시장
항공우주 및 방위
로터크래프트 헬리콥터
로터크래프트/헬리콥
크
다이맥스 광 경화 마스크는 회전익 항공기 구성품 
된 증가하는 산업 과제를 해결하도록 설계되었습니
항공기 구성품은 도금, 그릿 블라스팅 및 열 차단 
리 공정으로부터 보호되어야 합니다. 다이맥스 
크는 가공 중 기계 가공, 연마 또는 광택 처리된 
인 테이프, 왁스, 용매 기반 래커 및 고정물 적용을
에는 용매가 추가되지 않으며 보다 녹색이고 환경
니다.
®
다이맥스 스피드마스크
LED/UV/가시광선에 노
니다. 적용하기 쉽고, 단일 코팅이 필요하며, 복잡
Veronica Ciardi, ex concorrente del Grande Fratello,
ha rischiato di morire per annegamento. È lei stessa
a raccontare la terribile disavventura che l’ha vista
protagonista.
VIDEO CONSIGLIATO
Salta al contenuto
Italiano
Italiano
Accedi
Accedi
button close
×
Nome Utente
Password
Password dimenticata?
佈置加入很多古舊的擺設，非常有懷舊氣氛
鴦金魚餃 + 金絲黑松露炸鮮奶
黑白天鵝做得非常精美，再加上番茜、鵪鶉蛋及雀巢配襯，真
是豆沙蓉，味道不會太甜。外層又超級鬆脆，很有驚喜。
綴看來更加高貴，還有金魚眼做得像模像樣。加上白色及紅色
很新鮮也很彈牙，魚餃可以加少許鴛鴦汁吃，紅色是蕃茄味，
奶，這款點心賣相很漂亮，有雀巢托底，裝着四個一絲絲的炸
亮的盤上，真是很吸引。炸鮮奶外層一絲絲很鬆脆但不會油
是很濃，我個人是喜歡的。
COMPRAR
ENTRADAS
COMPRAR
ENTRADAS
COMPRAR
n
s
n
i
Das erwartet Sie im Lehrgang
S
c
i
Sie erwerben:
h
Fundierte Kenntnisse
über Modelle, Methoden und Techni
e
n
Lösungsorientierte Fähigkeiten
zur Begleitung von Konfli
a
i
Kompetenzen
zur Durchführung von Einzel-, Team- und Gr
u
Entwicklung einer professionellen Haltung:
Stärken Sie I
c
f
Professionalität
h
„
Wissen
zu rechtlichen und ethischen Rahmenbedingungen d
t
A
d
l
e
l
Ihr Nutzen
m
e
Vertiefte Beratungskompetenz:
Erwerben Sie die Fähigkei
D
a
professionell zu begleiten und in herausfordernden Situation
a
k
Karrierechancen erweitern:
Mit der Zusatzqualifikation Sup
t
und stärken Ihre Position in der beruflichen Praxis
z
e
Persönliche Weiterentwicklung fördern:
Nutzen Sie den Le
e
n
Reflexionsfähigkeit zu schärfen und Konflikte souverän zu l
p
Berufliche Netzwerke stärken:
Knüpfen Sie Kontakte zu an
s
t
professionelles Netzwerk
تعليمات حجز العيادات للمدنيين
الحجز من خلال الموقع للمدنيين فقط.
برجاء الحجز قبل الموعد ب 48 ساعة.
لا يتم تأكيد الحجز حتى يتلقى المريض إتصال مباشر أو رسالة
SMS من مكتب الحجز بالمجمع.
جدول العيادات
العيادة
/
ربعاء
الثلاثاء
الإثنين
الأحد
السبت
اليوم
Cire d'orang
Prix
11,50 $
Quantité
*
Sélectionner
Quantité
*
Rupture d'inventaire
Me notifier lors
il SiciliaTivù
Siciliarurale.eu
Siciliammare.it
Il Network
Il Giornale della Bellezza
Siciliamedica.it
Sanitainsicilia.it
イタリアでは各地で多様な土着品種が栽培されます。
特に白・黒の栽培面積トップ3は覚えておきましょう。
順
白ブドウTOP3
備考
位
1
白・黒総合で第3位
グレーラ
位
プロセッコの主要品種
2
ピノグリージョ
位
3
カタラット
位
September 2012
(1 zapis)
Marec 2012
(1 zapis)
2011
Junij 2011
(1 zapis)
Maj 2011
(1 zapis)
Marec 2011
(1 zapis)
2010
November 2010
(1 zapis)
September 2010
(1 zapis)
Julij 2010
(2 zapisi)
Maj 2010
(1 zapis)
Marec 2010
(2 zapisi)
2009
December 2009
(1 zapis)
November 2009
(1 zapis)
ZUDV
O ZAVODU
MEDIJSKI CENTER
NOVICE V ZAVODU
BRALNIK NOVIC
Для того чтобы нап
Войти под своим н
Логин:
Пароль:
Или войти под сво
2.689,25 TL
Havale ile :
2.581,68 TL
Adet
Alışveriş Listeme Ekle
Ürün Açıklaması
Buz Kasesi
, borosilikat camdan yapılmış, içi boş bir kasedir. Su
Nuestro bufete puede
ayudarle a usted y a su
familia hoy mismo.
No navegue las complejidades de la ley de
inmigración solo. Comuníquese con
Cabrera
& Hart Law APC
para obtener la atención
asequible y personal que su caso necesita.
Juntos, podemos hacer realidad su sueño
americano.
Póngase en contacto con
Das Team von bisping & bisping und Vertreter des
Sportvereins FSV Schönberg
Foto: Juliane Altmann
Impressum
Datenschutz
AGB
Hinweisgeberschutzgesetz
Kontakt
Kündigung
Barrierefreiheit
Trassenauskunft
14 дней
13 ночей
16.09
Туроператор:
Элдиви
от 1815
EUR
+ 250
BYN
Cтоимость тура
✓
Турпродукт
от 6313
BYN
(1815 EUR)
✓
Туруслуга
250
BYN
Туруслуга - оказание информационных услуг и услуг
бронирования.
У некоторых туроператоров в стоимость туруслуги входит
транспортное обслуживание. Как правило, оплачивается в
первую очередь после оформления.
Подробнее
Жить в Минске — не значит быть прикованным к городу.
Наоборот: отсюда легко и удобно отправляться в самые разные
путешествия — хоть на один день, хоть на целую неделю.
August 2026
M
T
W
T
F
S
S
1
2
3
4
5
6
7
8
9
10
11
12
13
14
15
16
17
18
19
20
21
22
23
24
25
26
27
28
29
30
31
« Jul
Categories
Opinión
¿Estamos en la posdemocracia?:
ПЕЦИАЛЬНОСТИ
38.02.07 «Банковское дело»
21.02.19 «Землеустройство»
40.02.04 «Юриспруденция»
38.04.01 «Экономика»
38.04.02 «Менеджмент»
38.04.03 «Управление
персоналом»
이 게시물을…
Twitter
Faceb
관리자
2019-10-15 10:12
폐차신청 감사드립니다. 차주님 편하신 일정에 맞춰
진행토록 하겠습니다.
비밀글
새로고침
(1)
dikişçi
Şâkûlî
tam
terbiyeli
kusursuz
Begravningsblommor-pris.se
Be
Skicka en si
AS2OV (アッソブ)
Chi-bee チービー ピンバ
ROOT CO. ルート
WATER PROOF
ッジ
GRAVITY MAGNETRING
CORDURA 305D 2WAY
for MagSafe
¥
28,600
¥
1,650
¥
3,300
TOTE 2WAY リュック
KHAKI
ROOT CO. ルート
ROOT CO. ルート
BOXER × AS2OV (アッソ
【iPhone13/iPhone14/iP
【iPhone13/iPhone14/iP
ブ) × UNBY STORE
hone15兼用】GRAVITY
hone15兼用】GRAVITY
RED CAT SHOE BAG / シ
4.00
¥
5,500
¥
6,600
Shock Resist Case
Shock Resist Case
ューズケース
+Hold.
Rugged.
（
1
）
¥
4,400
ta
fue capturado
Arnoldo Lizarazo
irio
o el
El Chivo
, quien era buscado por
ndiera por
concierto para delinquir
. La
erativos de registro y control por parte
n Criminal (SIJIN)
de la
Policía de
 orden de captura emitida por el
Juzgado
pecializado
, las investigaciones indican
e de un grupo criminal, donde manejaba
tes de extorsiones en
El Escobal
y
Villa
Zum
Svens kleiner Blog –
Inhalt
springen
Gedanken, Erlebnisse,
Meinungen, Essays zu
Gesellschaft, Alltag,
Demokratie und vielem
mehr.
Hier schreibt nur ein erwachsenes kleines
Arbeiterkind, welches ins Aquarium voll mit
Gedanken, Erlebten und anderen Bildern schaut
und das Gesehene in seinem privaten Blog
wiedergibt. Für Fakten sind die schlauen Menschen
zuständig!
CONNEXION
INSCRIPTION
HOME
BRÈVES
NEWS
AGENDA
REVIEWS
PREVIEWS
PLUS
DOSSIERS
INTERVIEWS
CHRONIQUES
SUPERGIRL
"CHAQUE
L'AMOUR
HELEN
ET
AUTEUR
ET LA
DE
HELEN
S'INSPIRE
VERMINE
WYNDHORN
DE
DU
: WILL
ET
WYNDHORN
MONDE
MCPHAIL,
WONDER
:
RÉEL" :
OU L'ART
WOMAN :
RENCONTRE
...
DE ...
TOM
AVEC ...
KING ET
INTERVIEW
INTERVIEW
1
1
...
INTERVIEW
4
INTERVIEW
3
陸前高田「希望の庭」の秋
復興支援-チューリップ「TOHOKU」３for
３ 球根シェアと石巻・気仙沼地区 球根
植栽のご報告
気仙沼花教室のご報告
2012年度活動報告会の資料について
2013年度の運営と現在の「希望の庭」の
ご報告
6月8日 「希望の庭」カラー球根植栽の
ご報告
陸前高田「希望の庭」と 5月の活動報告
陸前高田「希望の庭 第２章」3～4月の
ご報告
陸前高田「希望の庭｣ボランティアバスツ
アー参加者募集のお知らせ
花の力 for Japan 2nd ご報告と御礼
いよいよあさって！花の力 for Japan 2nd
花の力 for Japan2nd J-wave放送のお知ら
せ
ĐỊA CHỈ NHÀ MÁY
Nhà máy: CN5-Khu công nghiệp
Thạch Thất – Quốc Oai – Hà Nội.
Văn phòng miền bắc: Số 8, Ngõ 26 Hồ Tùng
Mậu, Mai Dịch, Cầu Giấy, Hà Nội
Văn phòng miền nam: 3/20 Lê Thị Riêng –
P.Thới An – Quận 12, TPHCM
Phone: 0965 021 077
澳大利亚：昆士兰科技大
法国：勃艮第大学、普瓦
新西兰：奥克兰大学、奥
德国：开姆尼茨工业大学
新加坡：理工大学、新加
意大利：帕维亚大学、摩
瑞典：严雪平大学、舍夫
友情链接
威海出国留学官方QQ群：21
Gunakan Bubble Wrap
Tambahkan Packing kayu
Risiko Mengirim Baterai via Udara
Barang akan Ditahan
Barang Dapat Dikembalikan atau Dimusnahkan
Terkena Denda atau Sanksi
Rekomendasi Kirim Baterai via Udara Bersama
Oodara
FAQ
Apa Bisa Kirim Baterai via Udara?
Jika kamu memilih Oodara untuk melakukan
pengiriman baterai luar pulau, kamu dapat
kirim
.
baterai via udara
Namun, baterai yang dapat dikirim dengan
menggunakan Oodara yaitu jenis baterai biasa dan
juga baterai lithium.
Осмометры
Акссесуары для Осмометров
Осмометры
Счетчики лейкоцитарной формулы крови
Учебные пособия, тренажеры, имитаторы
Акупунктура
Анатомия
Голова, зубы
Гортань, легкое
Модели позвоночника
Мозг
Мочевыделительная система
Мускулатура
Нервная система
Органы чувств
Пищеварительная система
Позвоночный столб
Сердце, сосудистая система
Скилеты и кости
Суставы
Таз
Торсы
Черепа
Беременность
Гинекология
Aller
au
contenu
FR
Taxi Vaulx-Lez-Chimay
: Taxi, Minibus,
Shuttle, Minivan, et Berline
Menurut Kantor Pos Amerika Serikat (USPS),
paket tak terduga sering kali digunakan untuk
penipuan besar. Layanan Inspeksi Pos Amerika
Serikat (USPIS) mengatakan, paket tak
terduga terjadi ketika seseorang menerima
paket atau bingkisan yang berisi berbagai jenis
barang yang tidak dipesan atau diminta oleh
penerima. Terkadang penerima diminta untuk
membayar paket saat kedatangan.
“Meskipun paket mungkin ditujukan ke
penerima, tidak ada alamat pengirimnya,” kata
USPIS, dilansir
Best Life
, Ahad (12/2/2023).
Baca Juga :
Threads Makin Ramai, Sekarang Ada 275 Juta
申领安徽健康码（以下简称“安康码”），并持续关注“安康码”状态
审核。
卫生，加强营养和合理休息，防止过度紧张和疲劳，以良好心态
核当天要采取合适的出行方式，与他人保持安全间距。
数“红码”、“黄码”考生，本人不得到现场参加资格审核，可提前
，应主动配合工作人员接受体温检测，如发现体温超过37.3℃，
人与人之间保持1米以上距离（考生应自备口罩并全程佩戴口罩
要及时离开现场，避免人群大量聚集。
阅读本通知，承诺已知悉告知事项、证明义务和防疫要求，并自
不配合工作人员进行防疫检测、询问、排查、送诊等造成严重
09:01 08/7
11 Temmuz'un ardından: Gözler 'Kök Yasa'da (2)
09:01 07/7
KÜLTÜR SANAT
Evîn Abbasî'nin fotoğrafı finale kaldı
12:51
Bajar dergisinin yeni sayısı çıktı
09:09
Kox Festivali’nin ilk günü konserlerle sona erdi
# # #
# Directions for this task:
What lines of the material above contain "Blog"? Return each of them.

# Exercise answer:
Svens kleiner Blog –
und das Gesehene in seinem privaten Blog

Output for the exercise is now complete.